13. ^Riuh Redam^

615 152 23
                                    


Apa kabarnya semuanya?

Gimana ibadah puasanya? lancar kah?

Senang rasanya aku bisa kembali update lagi dan menyapa Teman Peta Kata  ^_^

Oya, bagi pembaca baru selamat datang dan secara otomatis kalian pun telah menjadi bagian dari Teman Peta Kata.

Semoga kita tetap bisa bersama terus ya ^_^

Sebelum membaca kita absen dulu ya.

Kamu dapat urutan ke berapa?



Detik yang tadinya hanya terisi denyut kegelisahan, tiba-tiba berubah menjadi ruang hampa. Dada ini terlalu sesak hingga membuat udara kesulitan untuk melakukan tugasnya dengan baik. Kebisingan yang terjadi di sekitarku mendadak sunyi. Tidak lagi kudengarkan suara panitia wisuda dan Aksa yang berteriak memanggilku. Langkahku tidak bisa tertahan oleh apa pun. Terus melaju ke depan. Rasa kepedulianku terhadap acara wisuda sudah lenyap. Saat ini pikiranku dipenuhi oleh Gibran.

Hanya Gibran.

Dan

Rasa cemas yang tidak terbendung.

Aku berusaha sekuat tenaga untuk tetap berdiri menopang tubuhku yang tiba-tiba terasa berat sekali. Dengan kaki dan tangan gemetar, aku menuju pintu lift yang entah kenapa sialnya telah tertutup sebelum aku menggapainya. Aku segera menuju tangga darurat tanpa mau berkompromi dengan kata menunggu sebentar saja. Kecemasan telah mengambil alih seluruh daya logika.

Entah karena terlalu tergesa-gesa atau memang semesta saat ini sengaja ingin menguji batas kesabaranku. Kakiku terkilir dan hampir saja aku terjatuh kalau sedetik saja tangan itu terlambat memegang tanganku. Sudah dipastikan tubuhku bakalan terguling dari atas tangga dan mengalami pendarahan pada kepala akibat terbentur lantai. Si pemilik tangan itu lalu membawaku ke dalam pelukannya. Mengelus pundakku dan itu sedikit membuat lebih tenang.

"Jangan ditahan, Bun. Menangislah, bila kamu ingin menangis," ucap Aksa lembut.

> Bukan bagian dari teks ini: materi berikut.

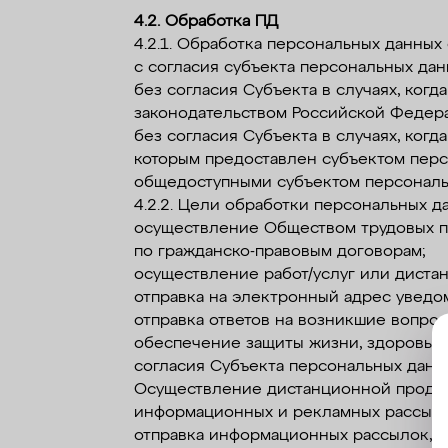
4.2. Обработка ПД
4.2.1. Обработка персональных данных
с согласия субъекта персональных дан
без согласия Субъекта в случаях, ко
законодательством Российской Федера
без согласия Субъекта в случаях, ког
которым предоставлен субъектом перс
общедоступными субъектом персональ
4.2.2. Цели обработки персональных д
осуществление Обществом трудовых п
по гражданско-правовым договорам;
осуществление работ/услуг или диста
отправка на электронный адрес уведом
отправка ответов на возникшие вопро
обеспечение защиты жизни, здоровья 
согласия Субъекта персональных данн
Осуществление дистанционной продажи
информационных и рекламных рассыл
отправка информационных рассылок, в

Untuk pertama kalinya aku menangis di depan Aksa. Terakhir kali aku menangis saat orang tuaku bertengkar hebat dan melarikan diri ke lapangan, lalu takdir mempertemukan aku dengan Gibran. Iya, sudah lama sekali aku tidak pernah menangis lagi. Karena sejak hari itu, Gibran selalu membuatku tersenyum dan menempah diriku menjadi orang yang kuat.

Namun kini, aku kembali menangis lagi, bedanya bukanlah Gibran yang menenangkan diriku. Gibran pasti marah bila melihat aku dalam keadaan seperti ini. Rapuh. Apa lagi bila itu karena dirinya. Aku berusaha meredakan tangisku.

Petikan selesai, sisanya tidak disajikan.